Quando o ventilador tiver peso de ouro, a quem se dará preferência: a
uma mãe com filhos pequenos? A um profissional de saúde? A um
líder comunitário? A uma celebridade? E quem ficará em segundo
plano? Solteiros? Desempregados? Ateus? Prisioneiros? Já Fürst
entende que, uma vez estabelecido o cenário, a própria covid-19 vai
apontar algumas urgências.

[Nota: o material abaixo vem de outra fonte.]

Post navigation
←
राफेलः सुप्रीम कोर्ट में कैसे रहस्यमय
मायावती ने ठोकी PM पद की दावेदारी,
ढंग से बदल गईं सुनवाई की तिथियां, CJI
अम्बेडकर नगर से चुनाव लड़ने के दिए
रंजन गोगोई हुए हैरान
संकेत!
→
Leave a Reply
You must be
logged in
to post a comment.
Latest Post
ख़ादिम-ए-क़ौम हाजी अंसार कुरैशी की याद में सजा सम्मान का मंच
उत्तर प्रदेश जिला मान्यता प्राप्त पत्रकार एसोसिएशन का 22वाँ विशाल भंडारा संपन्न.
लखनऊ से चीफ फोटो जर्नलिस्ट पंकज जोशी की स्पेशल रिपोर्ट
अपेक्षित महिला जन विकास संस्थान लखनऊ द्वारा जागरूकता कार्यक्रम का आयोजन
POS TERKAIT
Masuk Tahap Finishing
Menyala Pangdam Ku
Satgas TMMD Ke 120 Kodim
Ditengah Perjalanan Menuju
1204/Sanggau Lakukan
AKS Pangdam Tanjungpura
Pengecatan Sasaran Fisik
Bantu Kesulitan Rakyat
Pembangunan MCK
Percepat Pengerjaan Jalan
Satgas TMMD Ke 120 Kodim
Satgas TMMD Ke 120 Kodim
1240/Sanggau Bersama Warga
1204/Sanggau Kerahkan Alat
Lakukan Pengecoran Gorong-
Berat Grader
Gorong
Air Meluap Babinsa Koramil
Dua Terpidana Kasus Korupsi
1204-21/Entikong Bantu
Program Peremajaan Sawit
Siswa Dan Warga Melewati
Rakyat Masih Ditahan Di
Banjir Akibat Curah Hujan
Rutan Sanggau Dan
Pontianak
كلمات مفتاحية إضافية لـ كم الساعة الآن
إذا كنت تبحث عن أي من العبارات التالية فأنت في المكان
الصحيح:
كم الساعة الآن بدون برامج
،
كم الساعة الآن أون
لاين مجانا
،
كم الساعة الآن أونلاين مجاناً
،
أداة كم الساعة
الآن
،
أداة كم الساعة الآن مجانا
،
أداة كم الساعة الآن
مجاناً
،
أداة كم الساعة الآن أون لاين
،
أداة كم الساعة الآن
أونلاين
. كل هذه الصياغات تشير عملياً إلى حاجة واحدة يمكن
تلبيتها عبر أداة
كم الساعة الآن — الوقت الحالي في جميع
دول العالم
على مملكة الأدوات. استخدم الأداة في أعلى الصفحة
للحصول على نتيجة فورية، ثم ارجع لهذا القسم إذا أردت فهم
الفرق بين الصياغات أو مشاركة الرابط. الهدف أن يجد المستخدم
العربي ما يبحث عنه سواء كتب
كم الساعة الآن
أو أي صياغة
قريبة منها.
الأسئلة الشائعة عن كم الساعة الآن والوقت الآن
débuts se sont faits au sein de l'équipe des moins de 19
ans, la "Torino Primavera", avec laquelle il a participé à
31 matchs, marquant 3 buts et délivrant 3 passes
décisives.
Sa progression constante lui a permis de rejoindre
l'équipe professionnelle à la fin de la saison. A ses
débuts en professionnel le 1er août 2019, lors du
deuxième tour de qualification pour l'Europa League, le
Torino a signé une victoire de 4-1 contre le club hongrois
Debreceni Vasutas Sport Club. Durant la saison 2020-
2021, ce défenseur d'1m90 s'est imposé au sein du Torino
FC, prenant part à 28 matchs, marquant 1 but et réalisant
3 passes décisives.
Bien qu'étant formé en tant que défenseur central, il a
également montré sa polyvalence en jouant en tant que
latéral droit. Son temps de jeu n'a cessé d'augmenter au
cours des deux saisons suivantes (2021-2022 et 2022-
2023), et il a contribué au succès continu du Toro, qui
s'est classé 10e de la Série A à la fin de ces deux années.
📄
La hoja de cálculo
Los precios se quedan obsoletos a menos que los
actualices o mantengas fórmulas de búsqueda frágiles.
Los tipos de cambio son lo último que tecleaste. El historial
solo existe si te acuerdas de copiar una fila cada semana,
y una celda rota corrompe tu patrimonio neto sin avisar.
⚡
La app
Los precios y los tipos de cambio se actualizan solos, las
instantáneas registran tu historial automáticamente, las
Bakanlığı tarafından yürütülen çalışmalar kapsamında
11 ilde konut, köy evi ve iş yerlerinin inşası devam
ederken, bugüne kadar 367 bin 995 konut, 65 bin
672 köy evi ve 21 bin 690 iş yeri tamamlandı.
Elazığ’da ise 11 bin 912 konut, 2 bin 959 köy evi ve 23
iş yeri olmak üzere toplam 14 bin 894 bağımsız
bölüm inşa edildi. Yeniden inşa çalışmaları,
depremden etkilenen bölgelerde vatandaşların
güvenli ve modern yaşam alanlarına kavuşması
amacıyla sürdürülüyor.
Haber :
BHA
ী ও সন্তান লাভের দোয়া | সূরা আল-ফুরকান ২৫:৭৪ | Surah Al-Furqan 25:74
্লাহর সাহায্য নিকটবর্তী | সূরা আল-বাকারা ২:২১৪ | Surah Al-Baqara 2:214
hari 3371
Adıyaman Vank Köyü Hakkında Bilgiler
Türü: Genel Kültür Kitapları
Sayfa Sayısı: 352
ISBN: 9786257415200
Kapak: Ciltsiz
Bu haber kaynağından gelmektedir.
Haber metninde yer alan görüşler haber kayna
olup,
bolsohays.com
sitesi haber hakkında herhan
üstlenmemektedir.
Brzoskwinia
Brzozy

Vão faltar agentes de saúde para
combater a pandemia? Atende-se primeiro a eles. Precisamos de mão
de obra para produzir insumos e vacinas? Primeiro esses
profissionais. E os valores de cada sociedade também ficarão mais
evidentes. “Quando falam que não vão atender pessoas com
deficiência, por qualquer razão que seja, deixa-se muito claro o que
realmente aquela sociedade pensa das pessoas com deficiência. Esse
cenário testa o nosso caráter.” Ele se refere especialmente à decisão do
estado americano do Alabama, onde o vírus já fez 117 mortos até 21
de abril, de recomendar que pessoas com deficiência mental severa,
demência moderada para avançada e lesões cerebrais graves
provocadas por traumas seriam os candidatos com menores chances
ao ventilador mecânico, orientação que acabou por cair. Os estados de
Washington e Arizona sugeriram procedimentos semelhantes, sob
protesto de associações de amigos de pessoas com Síndrome de
Down e autismo.

Outra opção é encaminhar decisões de oferta e demanda de UTI para


um comitê gestor, que poderia regularizar a situação e universalizar o
atendimento, localizando inclusive leitos em hospitais privados. Foi o
que aconteceu em Pernambuco no caso da técnica de enfermagem
Williane Maily Lins dos Santos. Mas, pelo menos para ela, a decisão
chegou tarde. Em nota, a Secretaria Estadual de Saúde de
Pernambuco informa que a paciente foi admitida na última quinta-
feira, dia 16, no Hospital João Murilo de Oliveira, com quadro
moderado de Síndrome Respiratória Aguda Grave (Srag). Na tarde
de sexta-feira, seu quadro piorou, e foi solicitada uma vaga de UTI à
Central de Regulação de Leitos. O leito foi disponibilizado ainda na
noite do mesmo dia em um hospital privado. “Infelizmente a paciente
teve uma piora súbita antes que fosse possível realizar a
transferência”, arremata a nota, lembrando que o estado teria
atingido, no domingo, 19, a marca de 646 leitos dedicados
exclusivamente à doença, sendo 319 de UTI. A secretaria não
detalhou a que horas foi feito o pedido.

Dois dias depois do enterro da filha, Pereira gravou um vídeo em que


aparece sentada ao lado do marido, também técnico de enfermagem.
Torcia os dedos da mão sobre o colo, chorando a morte da filha.
“Gostaria de saber quem foi que fechou esse ciclo, quem foi que
deixou que faltasse esse leito, porque, se não garantisse a vida,
garantiria uma assistência digna a uma profissional de enfermagem, a
um ser humano.” O teste para coronavírus foi feito depois da morte
de Santos. O resultado saiu três dias depois. Está marcado em verde-
limão: “Detectável: Coronavírus SARS-CoV2”.